Would you copy out each line of the records below that includes the word "olarak"?

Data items
···

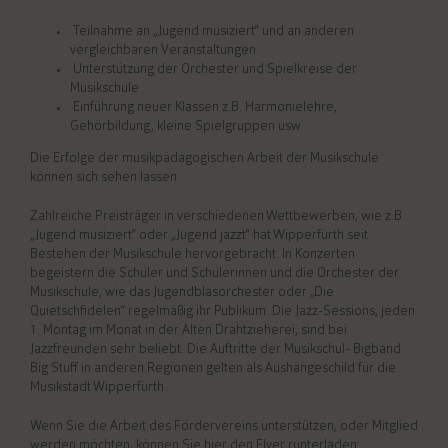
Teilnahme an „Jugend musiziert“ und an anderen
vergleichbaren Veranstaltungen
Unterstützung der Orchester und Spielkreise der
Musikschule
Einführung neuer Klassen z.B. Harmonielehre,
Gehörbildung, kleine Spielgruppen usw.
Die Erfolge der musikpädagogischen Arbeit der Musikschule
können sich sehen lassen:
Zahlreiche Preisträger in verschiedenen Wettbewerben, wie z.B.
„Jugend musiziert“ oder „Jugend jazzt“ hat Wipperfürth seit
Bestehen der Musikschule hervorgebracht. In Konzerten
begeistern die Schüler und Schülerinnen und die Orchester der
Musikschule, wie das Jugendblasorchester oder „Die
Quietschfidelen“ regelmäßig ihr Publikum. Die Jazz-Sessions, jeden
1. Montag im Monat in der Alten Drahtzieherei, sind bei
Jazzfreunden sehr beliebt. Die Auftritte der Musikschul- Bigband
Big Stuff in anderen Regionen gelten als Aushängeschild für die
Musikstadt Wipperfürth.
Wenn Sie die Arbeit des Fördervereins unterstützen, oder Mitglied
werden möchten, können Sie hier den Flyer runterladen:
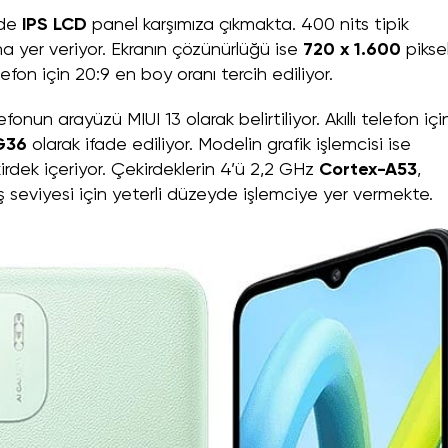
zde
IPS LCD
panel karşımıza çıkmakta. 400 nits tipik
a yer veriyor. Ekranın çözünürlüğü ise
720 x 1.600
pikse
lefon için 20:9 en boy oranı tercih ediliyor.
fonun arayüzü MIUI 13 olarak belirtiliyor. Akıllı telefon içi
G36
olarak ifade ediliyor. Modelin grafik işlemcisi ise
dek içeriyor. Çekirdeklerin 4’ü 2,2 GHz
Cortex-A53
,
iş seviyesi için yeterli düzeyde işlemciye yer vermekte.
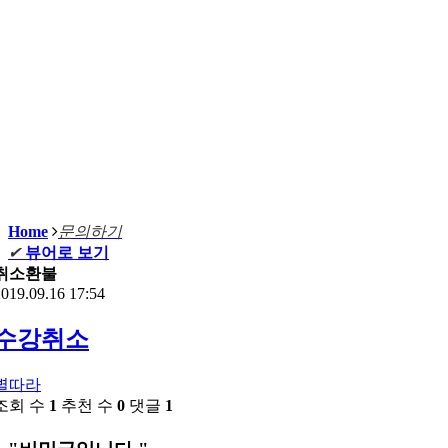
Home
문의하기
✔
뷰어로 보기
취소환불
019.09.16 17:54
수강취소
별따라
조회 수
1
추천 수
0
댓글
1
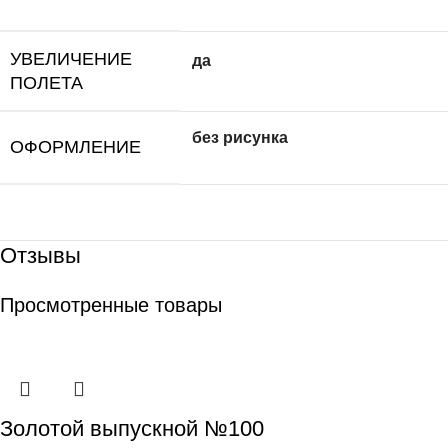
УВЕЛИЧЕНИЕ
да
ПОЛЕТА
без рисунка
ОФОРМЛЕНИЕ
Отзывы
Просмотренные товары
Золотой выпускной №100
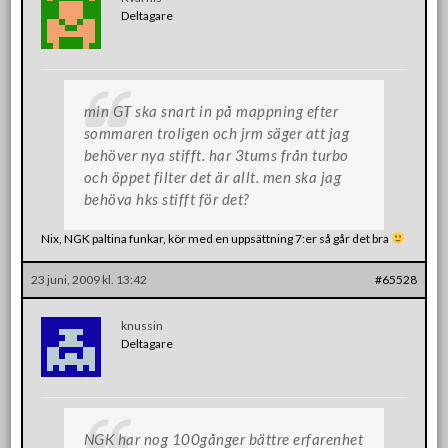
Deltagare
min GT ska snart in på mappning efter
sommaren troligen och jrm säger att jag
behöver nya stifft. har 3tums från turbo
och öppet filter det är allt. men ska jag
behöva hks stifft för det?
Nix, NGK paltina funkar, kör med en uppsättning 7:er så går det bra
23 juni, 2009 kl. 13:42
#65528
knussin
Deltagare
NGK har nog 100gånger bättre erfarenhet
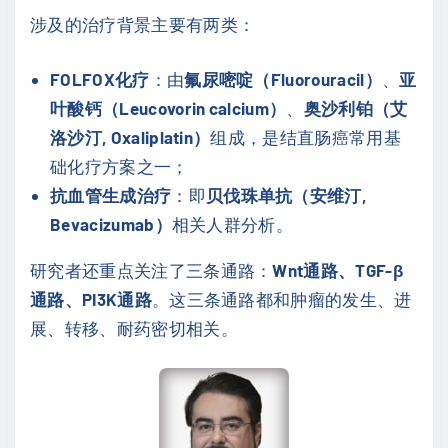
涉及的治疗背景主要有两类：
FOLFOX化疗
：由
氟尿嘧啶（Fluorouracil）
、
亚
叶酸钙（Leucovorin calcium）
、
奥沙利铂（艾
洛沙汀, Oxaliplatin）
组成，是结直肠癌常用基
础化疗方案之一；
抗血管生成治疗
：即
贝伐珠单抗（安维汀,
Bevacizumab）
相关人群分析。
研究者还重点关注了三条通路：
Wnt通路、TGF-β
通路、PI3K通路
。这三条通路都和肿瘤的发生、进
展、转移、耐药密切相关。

···

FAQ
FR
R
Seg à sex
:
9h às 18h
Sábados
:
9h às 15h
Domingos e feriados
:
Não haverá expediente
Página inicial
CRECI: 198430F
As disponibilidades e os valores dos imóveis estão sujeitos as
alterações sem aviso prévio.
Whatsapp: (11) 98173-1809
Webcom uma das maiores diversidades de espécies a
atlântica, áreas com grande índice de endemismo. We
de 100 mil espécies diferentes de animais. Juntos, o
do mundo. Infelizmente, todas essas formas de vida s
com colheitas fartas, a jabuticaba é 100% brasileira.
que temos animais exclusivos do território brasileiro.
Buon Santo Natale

···

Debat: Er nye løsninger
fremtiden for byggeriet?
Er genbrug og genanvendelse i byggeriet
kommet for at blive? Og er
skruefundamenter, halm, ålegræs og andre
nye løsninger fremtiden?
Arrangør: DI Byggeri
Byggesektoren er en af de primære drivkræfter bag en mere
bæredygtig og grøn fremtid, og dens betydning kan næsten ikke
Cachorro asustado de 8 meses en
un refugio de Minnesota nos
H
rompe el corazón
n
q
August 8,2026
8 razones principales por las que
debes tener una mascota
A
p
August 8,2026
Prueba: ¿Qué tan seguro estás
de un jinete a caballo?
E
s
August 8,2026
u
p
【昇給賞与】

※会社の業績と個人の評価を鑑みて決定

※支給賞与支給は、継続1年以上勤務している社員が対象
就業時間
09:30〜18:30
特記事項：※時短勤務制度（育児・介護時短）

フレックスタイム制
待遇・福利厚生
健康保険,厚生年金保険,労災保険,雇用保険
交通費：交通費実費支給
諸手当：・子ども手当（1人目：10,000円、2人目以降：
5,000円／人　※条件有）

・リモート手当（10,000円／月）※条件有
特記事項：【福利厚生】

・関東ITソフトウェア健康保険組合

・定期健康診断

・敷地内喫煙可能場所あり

···

Your response
fonun arayüzü MIUI 13 olarak belirtiliyor. Akıllı telefon içi
olarak ifade ediliyor. Modelin grafik işlemcisi ise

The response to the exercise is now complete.